|What goes on technically at Google during an update?|
Has anyone thought about this?
The processing required to detect pagerank internetwide must be incredible. I wonder what tools they use and how they do this? Think about it.
In order to calculate pagerank for a page, forgetting any other variables affecting PR than links and the value of the page linkting to it, they need to evaluate how many backlinks there are for every single page. Then they need to evaluate the importance of every single page of those backlinks. Seems like recursive logic. How do you know the importance of the page until you know the importance of the link, but the importance of the link requires knowing the importance of THAT page?
I got to think in the first round, it counts links and assigns PR first based on quantity. Then it does another iteration, bumping up PR for those with high PR. And then does another few iterations again? Anyone else have thoughts on this?
Yes, that is how it is done. There has been lots of discussion here about this topic. You cn read the original academic articles by the founders of Google. People have created PR calculator tools for which you enter a parameter to tell how many itterations you want to see.
The calculations appraoch (in a mathematical sense) the PR of the page with increased iterations.
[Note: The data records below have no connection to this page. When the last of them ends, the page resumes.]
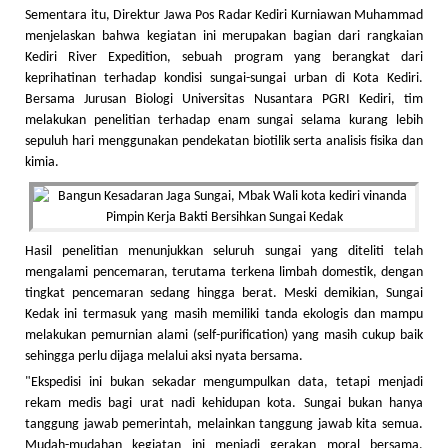
Sementara itu, Direktur Jawa Pos Radar Kediri Kurniawan Muhammad
menjelaskan bahwa kegiatan ini merupakan bagian dari rangkaian
Kediri River Expedition, sebuah program yang berangkat dari
keprihatinan terhadap kondisi sungai-sungai urban di Kota Kediri.
Bersama Jurusan Biologi Universitas Nusantara PGRI Kediri, tim
melakukan penelitian terhadap enam sungai selama kurang lebih
sepuluh hari menggunakan pendekatan biotilik serta analisis fisika dan
kimia.
Hasil penelitian menunjukkan seluruh sungai yang diteliti telah
mengalami pencemaran, terutama terkena limbah domestik, dengan
tingkat pencemaran sedang hingga berat. Meski demikian, Sungai
Kedak ini termasuk yang masih memiliki tanda ekologis dan mampu
melakukan pemurnian alami (self-purification) yang masih cukup baik
sehingga perlu dijaga melalui aksi nyata bersama.
"Ekspedisi ini bukan sekadar mengumpulkan data, tetapi menjadi
rekam medis bagi urat nadi kehidupan kota. Sungai bukan hanya
tanggung jawab pemerintah, melainkan tanggung jawab kita semua.
Mudah-mudahan kegiatan ini menjadi gerakan moral bersama,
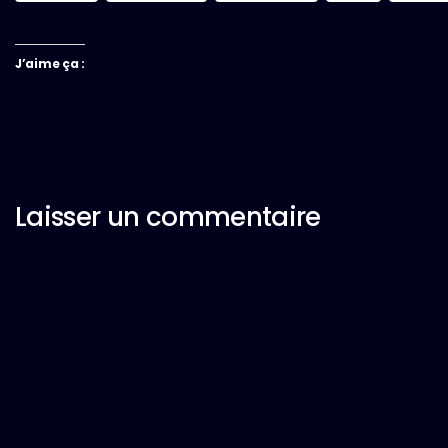
J’aime ça :
Laisser un commentaire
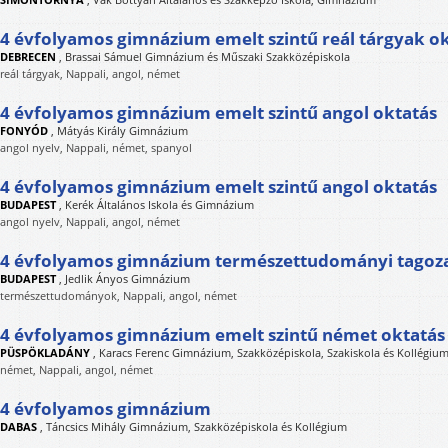
4 évfolyamos gimnázium emelt szintű reál tárgyak o
DEBRECEN
,
Brassai Sámuel Gimnázium és Műszaki Szakközépiskola
reál tárgyak, Nappali, angol, német
4 évfolyamos gimnázium emelt szintű angol oktatás
FONYÓD
,
Mátyás Király Gimnázium
angol nyelv, Nappali, német, spanyol
4 évfolyamos gimnázium emelt szintű angol oktatás
BUDAPEST
,
Kerék Általános Iskola és Gimnázium
angol nyelv, Nappali, angol, német
4 évfolyamos gimnázium természettudományi tagoz
BUDAPEST
,
Jedlik Ányos Gimnázium
természettudományok, Nappali, angol, német
4 évfolyamos gimnázium emelt szintű német oktatás
PÜSPÖKLADÁNY
,
Karacs Ferenc Gimnázium, Szakközépiskola, Szakiskola és Kollégiu
német, Nappali, angol, német
4 évfolyamos gimnázium
DABAS
,
Táncsics Mihály Gimnázium, Szakközépiskola és Kollégium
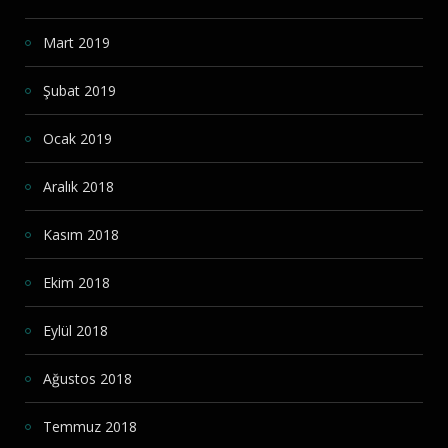
Mart 2019
Şubat 2019
Ocak 2019
Aralık 2018
Kasım 2018
Ekim 2018
Eylül 2018
Ağustos 2018
Temmuz 2018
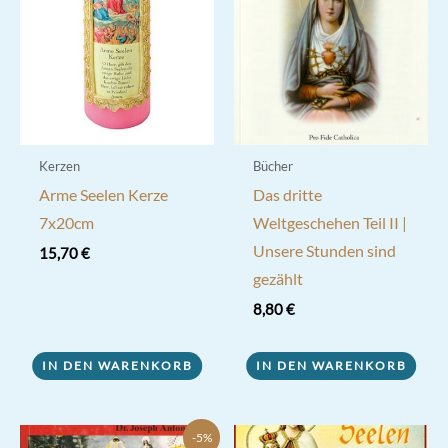
Kerzen
Bücher
Arme Seelen Kerze
Das dritte
7x20cm
Weltgeschehen Teil II |
Unsere Stunden sind
15,70
€
gezählt
8,80
€
IN DEN WARENKORB
IN DEN WARENKORB
-5%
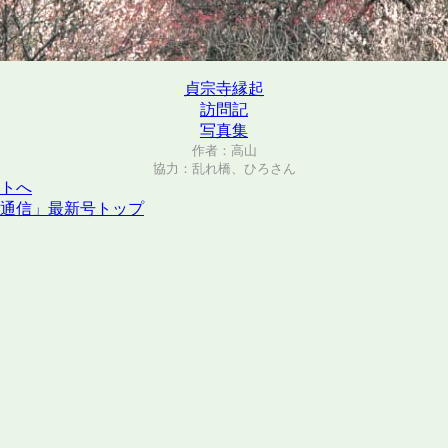
貞宗寺縁起
訪問記
写真集
作者：高山
協力：乱れ橋、ひろさん
トへ
通信」最新号トップ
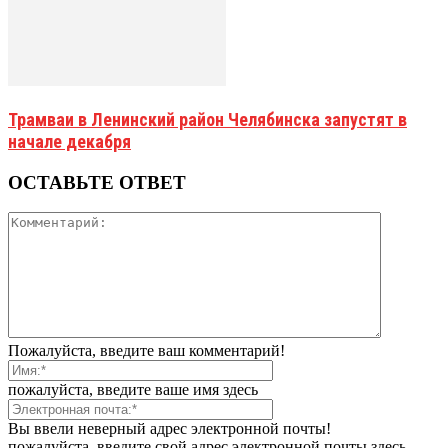
Трамваи в Ленинский район Челябинска запустят в
начале декабря
ОСТАВЬТЕ ОТВЕТ
Пожалуйста, введите ваш комментарий!
пожалуйста, введите ваше имя здесь
Вы ввели неверный адрес электронной почты!
пожалуйста, введите свой адрес электронной почты здесь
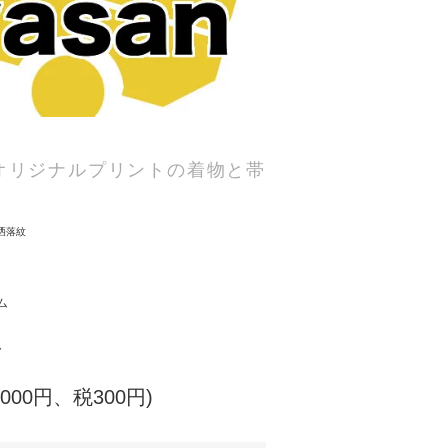
オリジナルプリントの着物と帯
洒落紋
ム
ト
,000円、税300円)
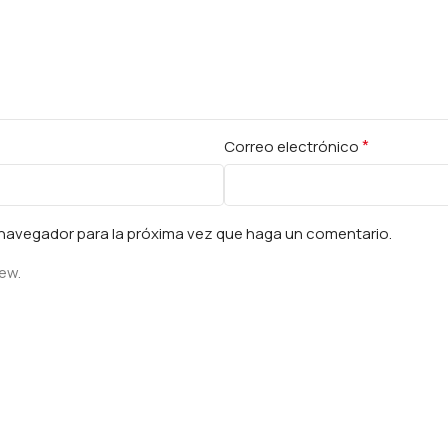
*
Correo electrónico
e navegador para la próxima vez que haga un comentario.
iew.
They stop when they run out of time or they have done a sufficient number of iterations to approximate the solution.
The site search should lead you to that stuff.
you got it right, I think.
As far as I understand
the PR-calculation is repeated about 40-50 times, each time starting with the PR-Value of the previous iteration.
What I do not know is what PR is used in the first iteration. It could either be identical for all pages, so all are starting with something like PR1 (as you said), or the current PR calculated in the last dance. Given the nature of the formula used, I think the difference resulting from initial values assigned could be shown to converge to zero for an infinite number of iterations.
In the actual world with finite iterations, I think taking last months value would get better results faster.
If nobody knows what they start from, I think you should be able to see it watching the dance. If they start from scratch, the listings at the beginning of the dance should be more different from the current than at the end.
[edited by: engine at 6:10 pm (utc) on Feb. 26, 2003]
[edit reason] No urls thanks ( see TOS #13) [/edit]
The difference between starting from scratch and starting from the previous month's values is at most a few iterations. The logistics of seeding the database with the previous values might take as much effort and time as running those extra iterations. I'd call it a wash.
The reason that there would not be much difference is thatwhole sections of the web appear and disappear each month. The old pages will probably become stable very quickly, but the new pages will have the PR flowing towards them like a wave, getting one page closer with each iteration. Then the new pages, and the pages that they link to have to also settle.
>In the actual world with finite iterations, I think taking last months value would get better results faster.
>If they start from scratch, the listings at the beginning of the dance should be more different from the current than at the end.
If I understood correctly how PR was calculated, the algorithm needs the same starting value for each page to converge accurately. The starting value is irrelevant, as long as it's the same for all pages. All examples I've seen show a starting value of 1.
One thing we don't know, even if they start from scratch every month, is when the results are made public? After a couple of iterations, after 5, 10...?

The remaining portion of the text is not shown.